Data records

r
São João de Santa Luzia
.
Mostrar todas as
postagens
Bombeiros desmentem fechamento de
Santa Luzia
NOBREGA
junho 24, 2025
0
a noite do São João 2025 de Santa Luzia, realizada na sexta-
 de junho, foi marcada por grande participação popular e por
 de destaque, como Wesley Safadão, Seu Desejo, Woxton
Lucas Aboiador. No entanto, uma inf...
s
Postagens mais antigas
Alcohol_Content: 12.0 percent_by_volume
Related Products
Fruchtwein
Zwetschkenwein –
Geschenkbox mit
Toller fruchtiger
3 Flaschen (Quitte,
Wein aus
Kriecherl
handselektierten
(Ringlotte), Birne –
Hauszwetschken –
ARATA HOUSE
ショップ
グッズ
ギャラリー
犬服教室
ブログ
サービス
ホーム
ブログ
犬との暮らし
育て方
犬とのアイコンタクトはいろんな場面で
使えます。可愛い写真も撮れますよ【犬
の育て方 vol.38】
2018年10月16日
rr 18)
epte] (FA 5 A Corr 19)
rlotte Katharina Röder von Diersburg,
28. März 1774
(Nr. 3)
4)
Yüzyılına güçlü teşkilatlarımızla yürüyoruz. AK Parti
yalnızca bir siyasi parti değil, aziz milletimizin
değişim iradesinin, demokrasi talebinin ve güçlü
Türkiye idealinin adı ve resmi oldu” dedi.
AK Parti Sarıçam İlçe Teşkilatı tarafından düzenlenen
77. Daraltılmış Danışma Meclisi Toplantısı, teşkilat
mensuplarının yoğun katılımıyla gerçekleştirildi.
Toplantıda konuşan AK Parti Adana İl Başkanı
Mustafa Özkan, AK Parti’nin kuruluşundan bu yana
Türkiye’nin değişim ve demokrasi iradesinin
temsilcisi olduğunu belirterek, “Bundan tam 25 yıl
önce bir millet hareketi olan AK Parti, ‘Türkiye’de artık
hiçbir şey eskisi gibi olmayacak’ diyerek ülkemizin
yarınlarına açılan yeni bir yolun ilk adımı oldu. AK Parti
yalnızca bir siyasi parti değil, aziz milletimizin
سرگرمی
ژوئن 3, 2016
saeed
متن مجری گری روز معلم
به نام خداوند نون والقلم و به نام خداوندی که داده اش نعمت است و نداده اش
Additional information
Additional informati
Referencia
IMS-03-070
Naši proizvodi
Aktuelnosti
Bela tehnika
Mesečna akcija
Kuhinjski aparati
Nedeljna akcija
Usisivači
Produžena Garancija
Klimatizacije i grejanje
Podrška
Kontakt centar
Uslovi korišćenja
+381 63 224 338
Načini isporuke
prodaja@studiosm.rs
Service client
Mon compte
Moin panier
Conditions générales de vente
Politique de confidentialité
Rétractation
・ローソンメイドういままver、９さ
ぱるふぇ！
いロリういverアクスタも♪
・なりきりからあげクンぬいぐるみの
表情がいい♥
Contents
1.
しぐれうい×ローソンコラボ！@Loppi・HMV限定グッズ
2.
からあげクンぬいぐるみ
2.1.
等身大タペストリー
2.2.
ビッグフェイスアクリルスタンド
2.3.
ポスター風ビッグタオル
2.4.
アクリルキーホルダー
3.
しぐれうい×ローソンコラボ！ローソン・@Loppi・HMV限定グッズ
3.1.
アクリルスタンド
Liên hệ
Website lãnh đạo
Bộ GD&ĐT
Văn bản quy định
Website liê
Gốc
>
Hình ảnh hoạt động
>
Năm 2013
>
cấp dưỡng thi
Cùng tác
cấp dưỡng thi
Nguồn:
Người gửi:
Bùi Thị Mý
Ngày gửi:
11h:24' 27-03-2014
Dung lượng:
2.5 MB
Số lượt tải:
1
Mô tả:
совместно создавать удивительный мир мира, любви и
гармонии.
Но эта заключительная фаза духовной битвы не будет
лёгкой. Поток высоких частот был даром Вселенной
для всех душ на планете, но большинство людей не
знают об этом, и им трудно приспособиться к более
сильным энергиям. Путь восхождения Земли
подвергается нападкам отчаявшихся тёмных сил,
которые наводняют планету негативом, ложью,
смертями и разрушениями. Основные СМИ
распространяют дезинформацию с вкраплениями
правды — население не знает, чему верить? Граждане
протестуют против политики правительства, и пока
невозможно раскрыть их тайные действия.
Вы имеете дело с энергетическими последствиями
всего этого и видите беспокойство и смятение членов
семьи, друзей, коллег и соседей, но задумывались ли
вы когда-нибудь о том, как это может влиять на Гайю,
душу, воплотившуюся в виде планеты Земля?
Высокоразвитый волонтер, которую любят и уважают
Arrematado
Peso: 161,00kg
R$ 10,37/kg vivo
---
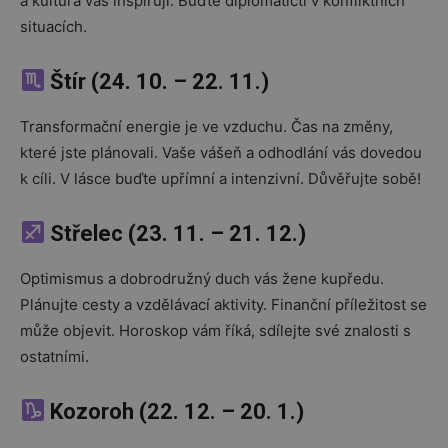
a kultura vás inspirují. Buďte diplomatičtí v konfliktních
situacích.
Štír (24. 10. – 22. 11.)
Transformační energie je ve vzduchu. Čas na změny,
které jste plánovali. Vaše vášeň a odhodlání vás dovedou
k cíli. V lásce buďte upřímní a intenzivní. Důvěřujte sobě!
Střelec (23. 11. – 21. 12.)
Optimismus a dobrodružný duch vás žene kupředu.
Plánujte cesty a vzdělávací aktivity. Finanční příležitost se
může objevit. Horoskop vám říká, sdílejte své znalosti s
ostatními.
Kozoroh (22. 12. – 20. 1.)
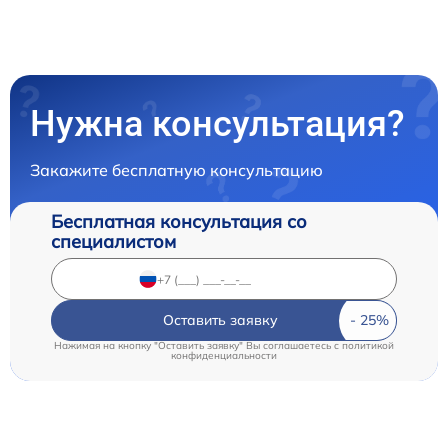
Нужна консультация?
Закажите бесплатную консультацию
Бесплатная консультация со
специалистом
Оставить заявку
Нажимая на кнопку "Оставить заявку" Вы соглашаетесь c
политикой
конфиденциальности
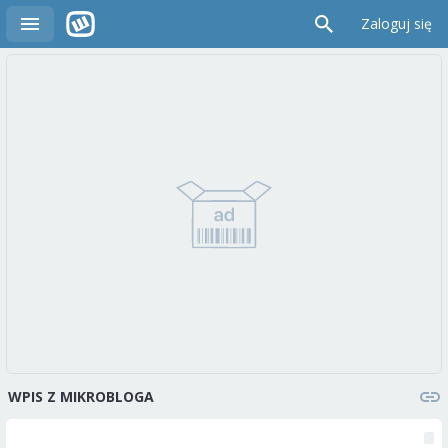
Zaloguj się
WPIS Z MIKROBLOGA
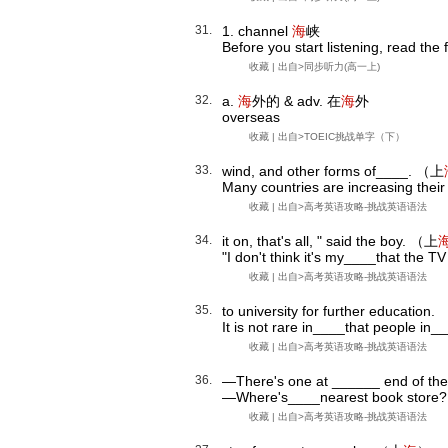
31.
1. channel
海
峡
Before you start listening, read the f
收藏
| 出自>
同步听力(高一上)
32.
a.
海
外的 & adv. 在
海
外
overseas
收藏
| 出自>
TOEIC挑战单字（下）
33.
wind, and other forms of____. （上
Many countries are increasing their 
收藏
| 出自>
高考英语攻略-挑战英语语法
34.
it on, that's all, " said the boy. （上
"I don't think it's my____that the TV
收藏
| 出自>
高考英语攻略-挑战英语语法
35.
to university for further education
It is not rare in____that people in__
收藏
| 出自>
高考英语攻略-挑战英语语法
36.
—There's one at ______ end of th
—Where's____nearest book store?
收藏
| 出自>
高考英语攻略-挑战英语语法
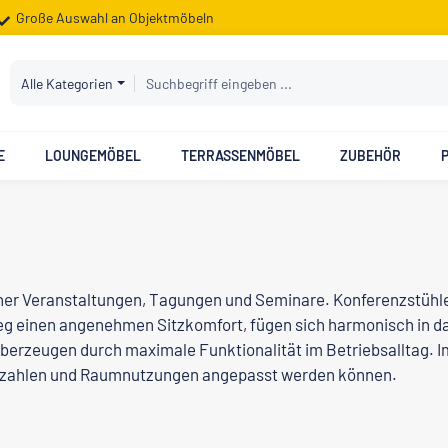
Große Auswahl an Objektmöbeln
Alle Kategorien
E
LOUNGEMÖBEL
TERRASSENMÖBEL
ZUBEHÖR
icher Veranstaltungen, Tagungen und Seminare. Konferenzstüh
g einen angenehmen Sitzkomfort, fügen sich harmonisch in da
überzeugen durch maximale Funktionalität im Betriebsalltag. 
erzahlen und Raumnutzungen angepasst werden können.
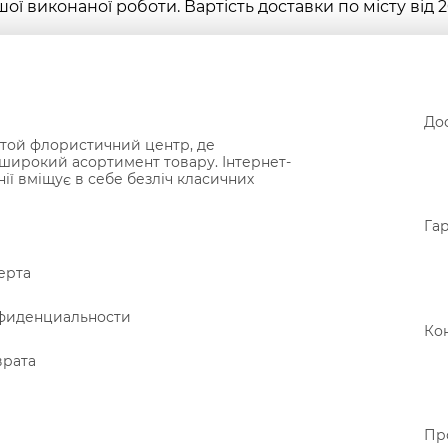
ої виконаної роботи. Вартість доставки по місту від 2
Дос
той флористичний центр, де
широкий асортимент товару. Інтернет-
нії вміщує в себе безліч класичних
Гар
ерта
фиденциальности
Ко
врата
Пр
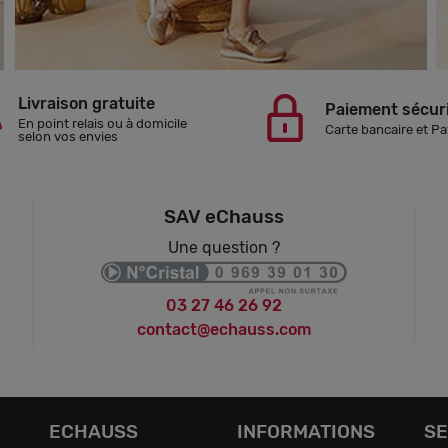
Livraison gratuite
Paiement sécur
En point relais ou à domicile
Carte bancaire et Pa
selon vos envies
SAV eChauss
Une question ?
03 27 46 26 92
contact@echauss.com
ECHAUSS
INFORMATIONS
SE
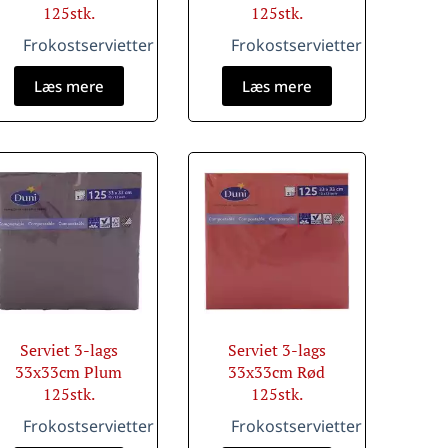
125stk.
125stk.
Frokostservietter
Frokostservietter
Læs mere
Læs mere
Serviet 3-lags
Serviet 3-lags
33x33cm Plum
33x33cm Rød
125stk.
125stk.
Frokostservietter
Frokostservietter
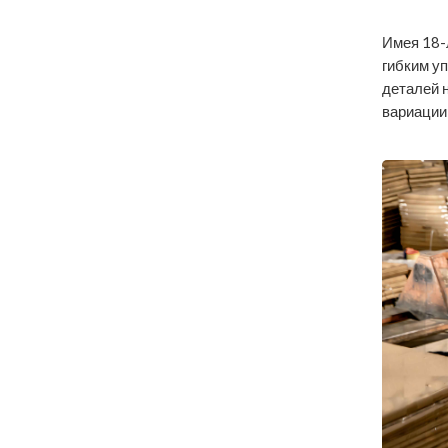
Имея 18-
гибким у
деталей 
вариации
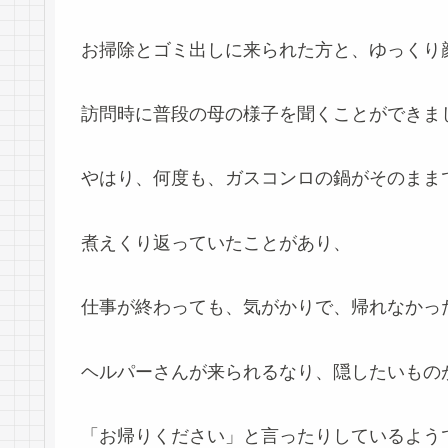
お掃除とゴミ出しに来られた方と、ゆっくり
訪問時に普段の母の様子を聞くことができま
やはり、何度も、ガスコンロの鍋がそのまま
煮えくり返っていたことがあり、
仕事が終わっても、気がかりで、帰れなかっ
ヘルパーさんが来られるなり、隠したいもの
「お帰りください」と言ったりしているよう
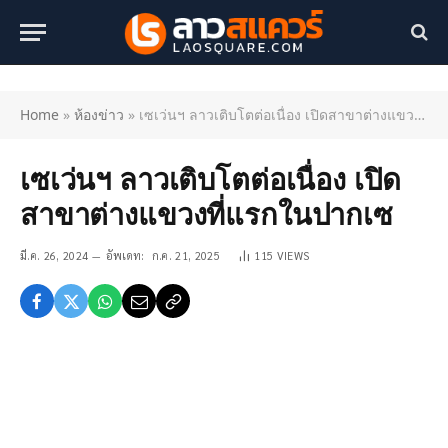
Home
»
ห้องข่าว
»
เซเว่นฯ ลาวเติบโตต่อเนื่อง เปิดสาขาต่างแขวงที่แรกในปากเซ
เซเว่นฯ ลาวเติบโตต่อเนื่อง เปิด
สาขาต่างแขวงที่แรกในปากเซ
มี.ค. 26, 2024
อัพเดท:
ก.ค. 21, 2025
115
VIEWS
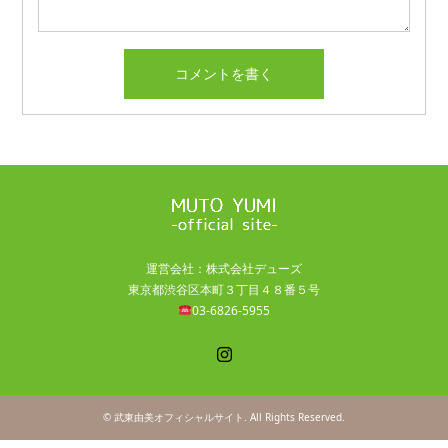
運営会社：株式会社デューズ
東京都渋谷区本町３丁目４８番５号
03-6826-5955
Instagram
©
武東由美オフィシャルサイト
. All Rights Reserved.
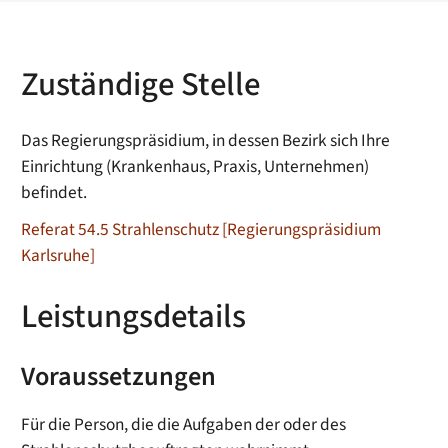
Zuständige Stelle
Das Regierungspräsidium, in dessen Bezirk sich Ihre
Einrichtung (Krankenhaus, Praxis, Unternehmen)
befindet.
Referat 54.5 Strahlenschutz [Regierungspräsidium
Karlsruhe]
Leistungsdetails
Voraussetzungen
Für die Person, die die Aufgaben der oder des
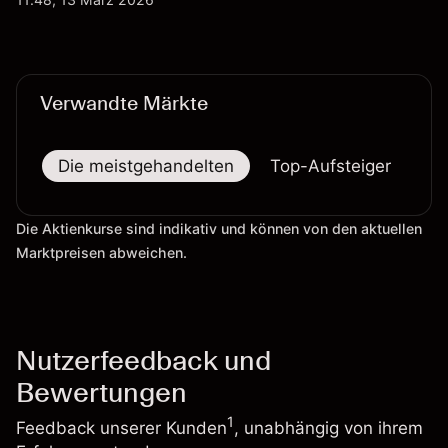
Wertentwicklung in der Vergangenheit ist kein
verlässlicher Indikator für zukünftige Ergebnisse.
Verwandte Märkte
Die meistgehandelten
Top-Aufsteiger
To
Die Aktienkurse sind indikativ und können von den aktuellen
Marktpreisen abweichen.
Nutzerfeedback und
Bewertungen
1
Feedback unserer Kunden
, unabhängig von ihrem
--
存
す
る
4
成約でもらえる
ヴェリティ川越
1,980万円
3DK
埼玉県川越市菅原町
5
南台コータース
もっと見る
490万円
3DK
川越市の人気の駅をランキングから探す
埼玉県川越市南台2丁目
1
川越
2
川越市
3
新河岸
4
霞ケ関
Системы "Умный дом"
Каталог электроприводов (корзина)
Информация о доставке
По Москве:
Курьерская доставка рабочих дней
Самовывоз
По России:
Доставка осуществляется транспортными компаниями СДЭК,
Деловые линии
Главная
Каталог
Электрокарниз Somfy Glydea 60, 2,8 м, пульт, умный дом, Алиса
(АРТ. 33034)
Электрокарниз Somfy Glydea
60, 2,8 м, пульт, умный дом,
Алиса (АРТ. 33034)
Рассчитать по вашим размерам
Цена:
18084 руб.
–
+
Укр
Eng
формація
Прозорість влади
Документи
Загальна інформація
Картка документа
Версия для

**Activity**: From the records above, quote word for word only the lines beginning at the line that has "03 27 46 26 92" and stopping after the line that has "unabhängig von ihrem". Omit the pictures.

**Response to this exercise**:
03 27 46 26 92
contact@echauss.com
ECHAUSS
INFORMATIONS
SE
125stk.
125stk.
Frokostservietter
Frokostservietter
Læs mere
Læs mere
Serviet 3-lags
Serviet 3-lags
33x33cm Plum
33x33cm Rød
125stk.
125stk.
Frokostservietter
Frokostservietter
Имея 18-
гибким у
деталей 
вариации
お掃除とゴミ出しに来られた方と、ゆっくり
訪問時に普段の母の様子を聞くことができま
やはり、何度も、ガスコンロの鍋がそのまま
煮えくり返っていたことがあり、
仕事が終わっても、気がかりで、帰れなかっ
ヘルパーさんが来られるなり、隠したいもの
「お帰りください」と言ったりしているよう
Home
»
ห้องข่าว
»
เซเว่นฯ ลาวเติบโตต่อเนื่อง เปิดสาขาต่างแขวงที่แรกในปากเซ
เซเว่นฯ ลาวเติบโตต่อเนื่อง เปิด
สาขาต่างแขวงที่แรกในปากเซ
มี.ค. 26, 2024
อัพเดท:
ก.ค. 21, 2025
115
VIEWS
運営会社：株式会社デューズ
東京都渋谷区本町３丁目４８番５号
03-6826-5955
Instagram
©
武東由美オフィシャルサイト
. All Rights Reserved.
Zuständige Stelle
Das Regierungspräsidium, in dessen Bezirk sich Ihre
Einrichtung (Krankenhaus, Praxis, Unternehmen)
befindet.
Referat 54.5 Strahlenschutz [Regierungspräsidium
Karlsruhe]
Leistungsdetails
Voraussetzungen
Für die Person, die die Aufgaben der oder des
Wertentwicklung in der Vergangenheit ist kein
verlässlicher Indikator für zukünftige Ergebnisse.
Verwandte Märkte
Die meistgehandelten
Top-Aufsteiger
To
Die Aktienkurse sind indikativ und können von den aktuellen
Marktpreisen abweichen.
Nutzerfeedback und
Bewertungen
1
Feedback unserer Kunden
, unabhängig von ihrem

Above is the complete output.